How Humane are the Presidential Candidates? The Republicans

2008 February 26

We have borrowed liberally from Mutts, a blog by John Woestendiek of The Baltimore Sun. Hey, he’s a Pulitzer prize winner. How are we going to top that?

Here’s what Mr. Woestendiek posted about the Republican candidates:

    Among the Republicans still in the race, John McCain, as you might expect for a guy with 22 pets, emerges as the leader of the pack when it comes to animal welfare issues.

    As a senator, he has earned scores as high as 75 percent on the Humane Society Legislative Fund’s “Humane Scorecard.”

    McCain voted for and helped sponsor legislation to stop horse slaughter. He has co-sponsored bills to stop the interstate shipment of birds for cockfighting and the poaching of bears, and he voted to eliminate a multi-million dollar subsidy for the mink industry.

    He opposes drilling in the Arctic National Wildlife Refuge, home to many wildlife species.

    Mitt Romney, on the other hand, enjoys little support among animal rights types partly because of his record, partly because of reports that he strapped the family Irish setter’s carrier on the roof of the car with the dog in it on a 1983 vacation. At one point during the 12-hour drive, he stopped to hose down the dog, then pushed on.

    The Humane Society Legislative Fund (HSLF) says he also received criticism when, as chief executive of the 2002 Winter Olympics in Salt Lake City, he allowed a calf-roping exhibition.

    HSLF, which lobbies for animal welfare legislation and works to elect humane-minded candidates to public office, said that when he was governor of Massachusetts many of Romney’s appointments to a state wildlife board were deemed animal-unfriendly.
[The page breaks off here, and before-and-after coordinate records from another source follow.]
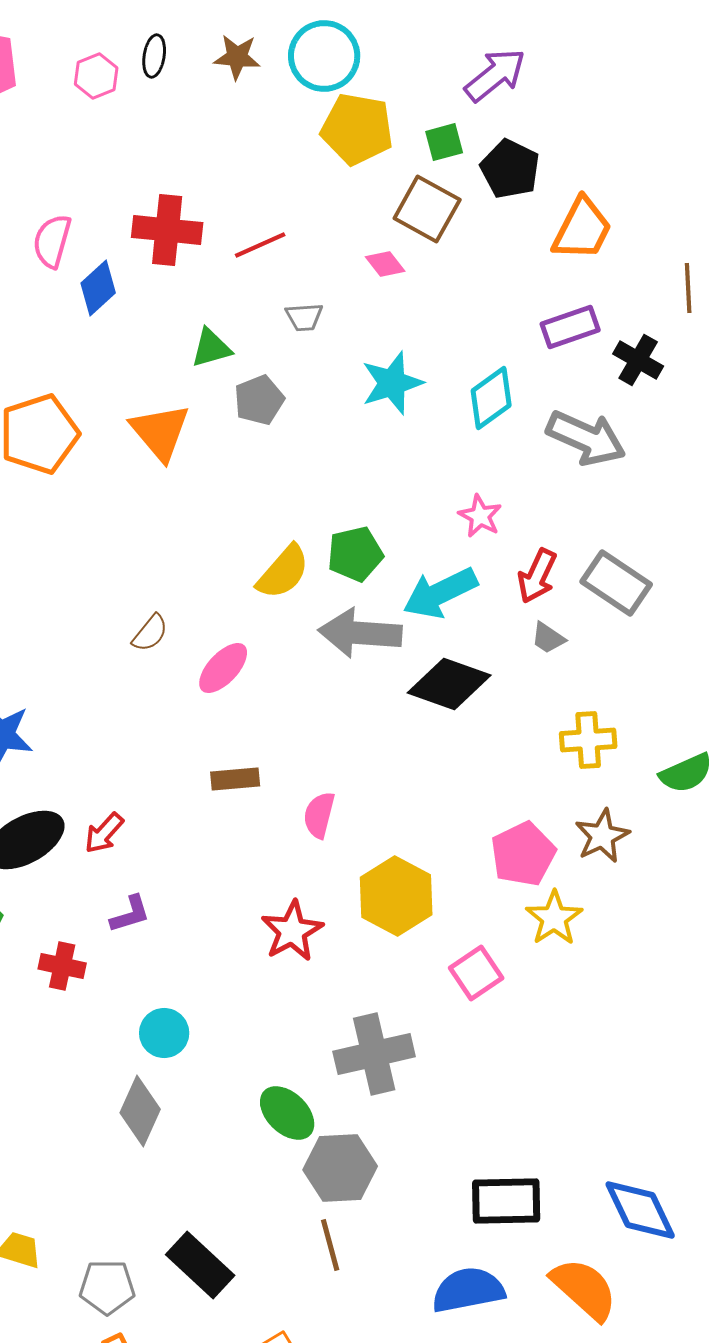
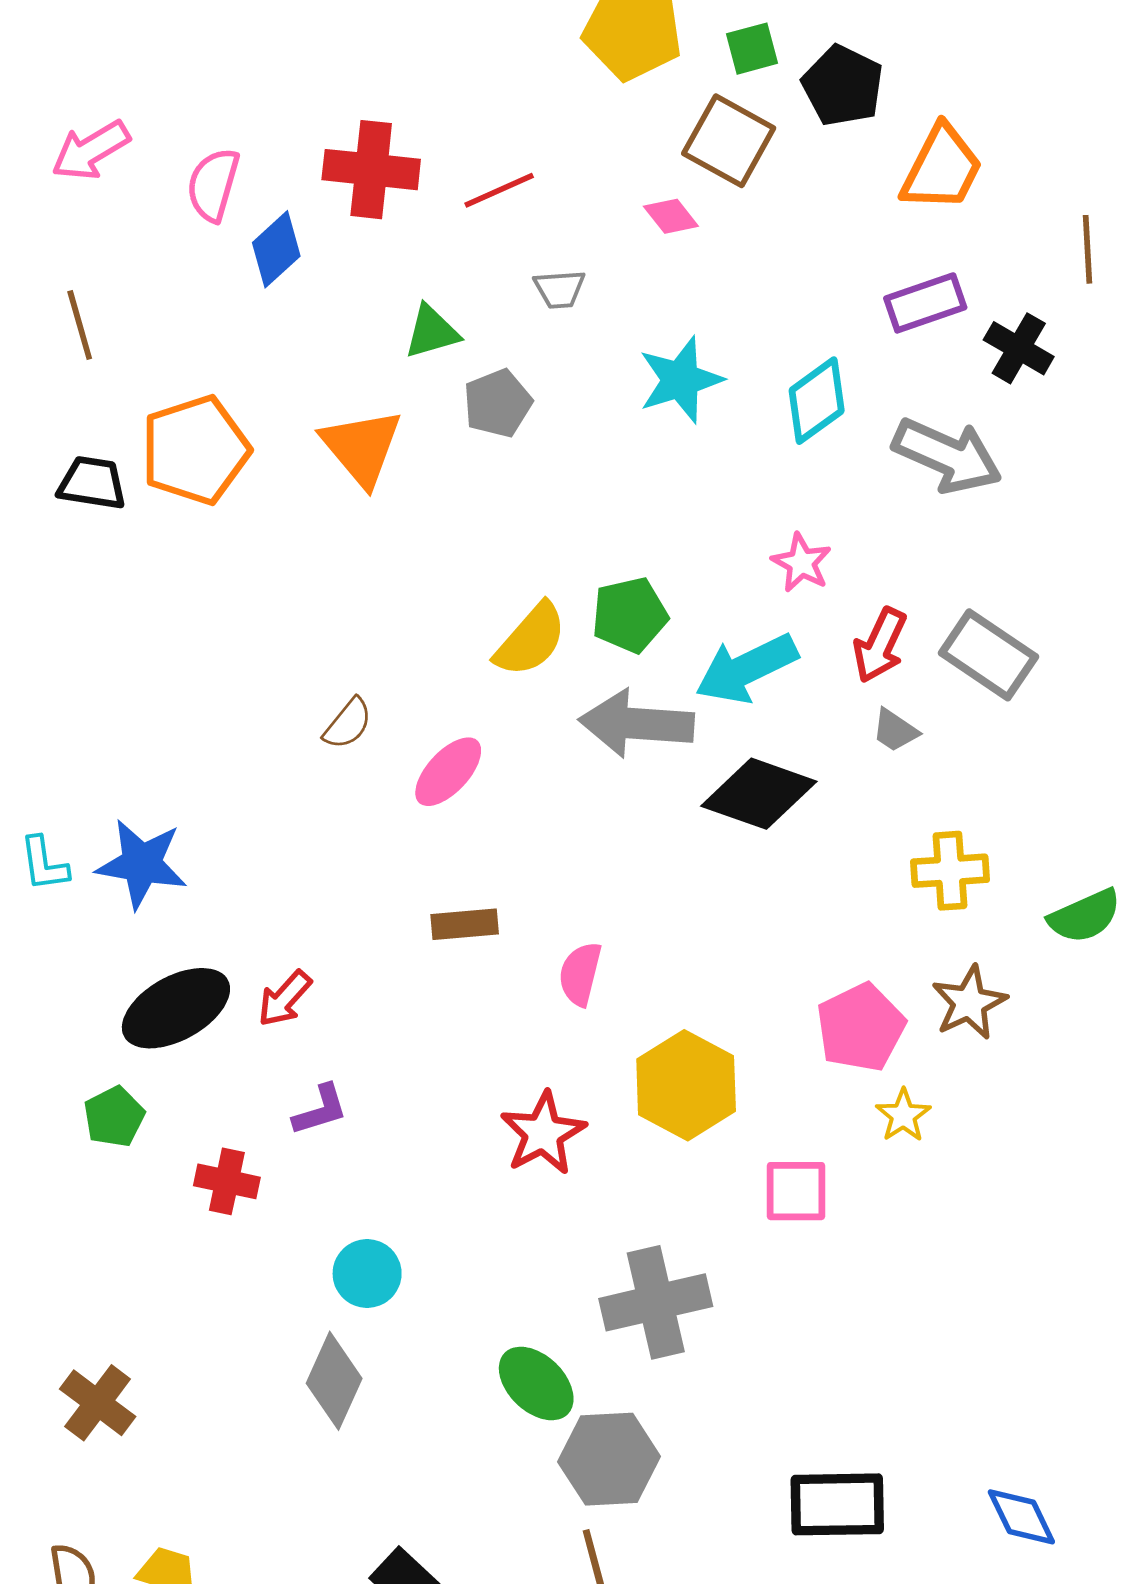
yellow star: (554, 918) -> (903, 1115), size x0.7
pink square: (476, 973) -> (796, 1191), turned 34
blue diamond: (640, 1210) -> (1021, 1517), size x0.7

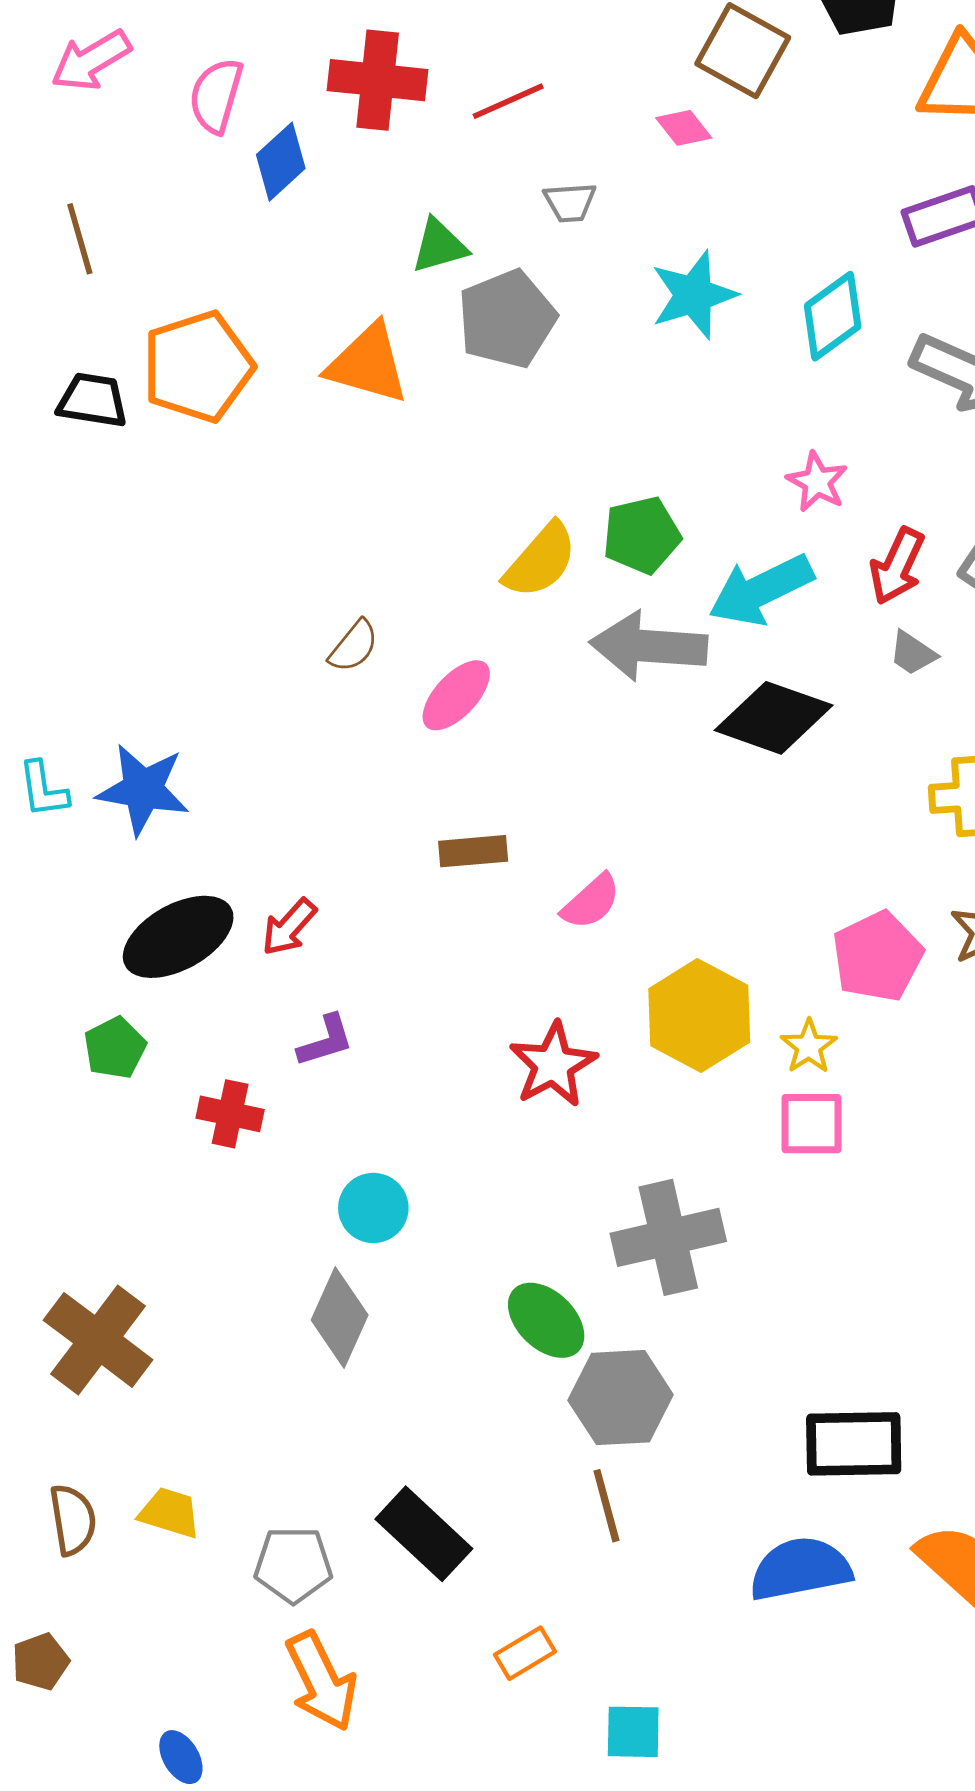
gray pentagon: (498, 403) -> (507, 319), size x1.4
orange triangle: (362, 447) -> (368, 364), turned -34
pink semicircle: (580, 974) -> (591, 902), turned -146
yellow star: (903, 1115) -> (809, 1046), moved
brown cross: (98, 1403) -> (98, 1340), size x1.4

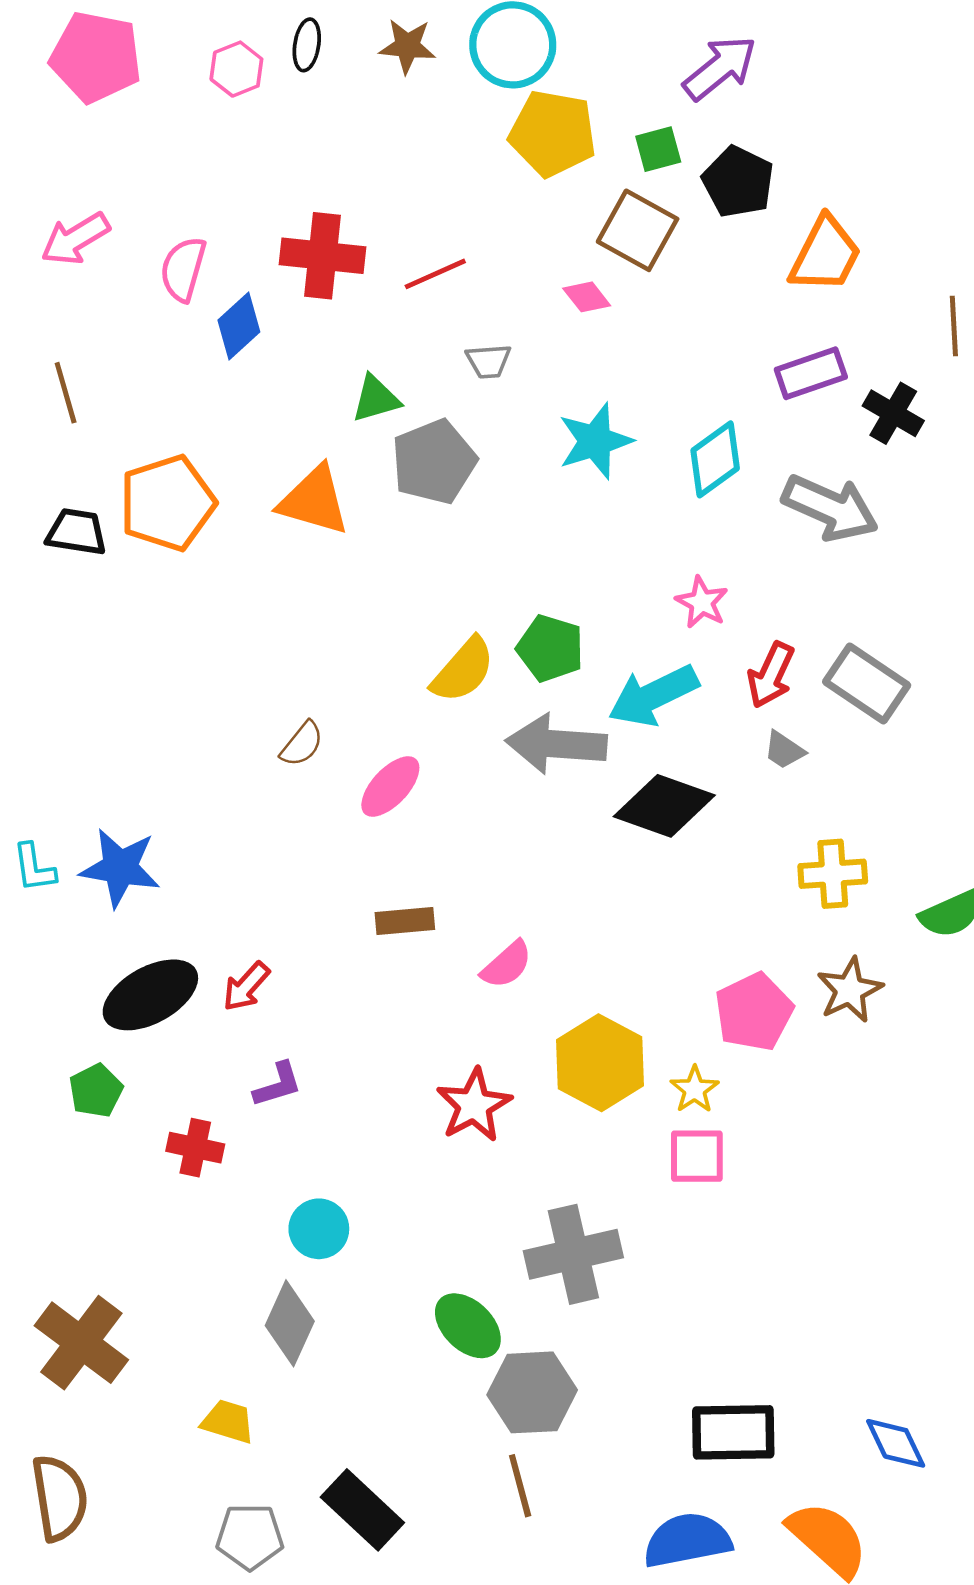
green pentagon: (642, 535) -> (550, 648), turned 30
yellow trapezoid: (170, 1513) -> (228, 1421), moved
brown semicircle: (73, 1520) -> (60, 1498), size x1.4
    Romney did leave office on a high note, HSLF points out signing a bill to strengthen the Massachusetts animal fighting law and prevent a convicted animal abuser from getting the animal back.

    Mike Huckabee’s animal welfare record as Arkansas governor was dismal according to the HSLF.

    During Huckabee’s administration, he failed to support an effort by lawmakers to pass legislation upgrading the state’s anti-cruelty law from a misdemeanor to a felony offense. Arkansas is now one of only seven states that consider deliberate, malicious acts of cruelty to animals a misdemeanor offense. As Michael Markarian, president of the HSLF, puts it, setting fire to a painting of a dog is a more serious crime in Arkansas than burning the dog himself.

    In 1998, according to published reports, Huckabee’s 17-year-old son, David, was fired from his job as a counselor at a Boy Scout camp after he and another teen allegedly killed a stray dog by hanging it and slitting its throat. The teens were never charged, and according to Newsweek, allegations were raised that the governor tried to stop the state police from investigating.

Sen. John McCain co-sponsored S. 311, an amendment to the Horse Protection Act banning horse slaughter and export for slaughter, one week after it was introduced.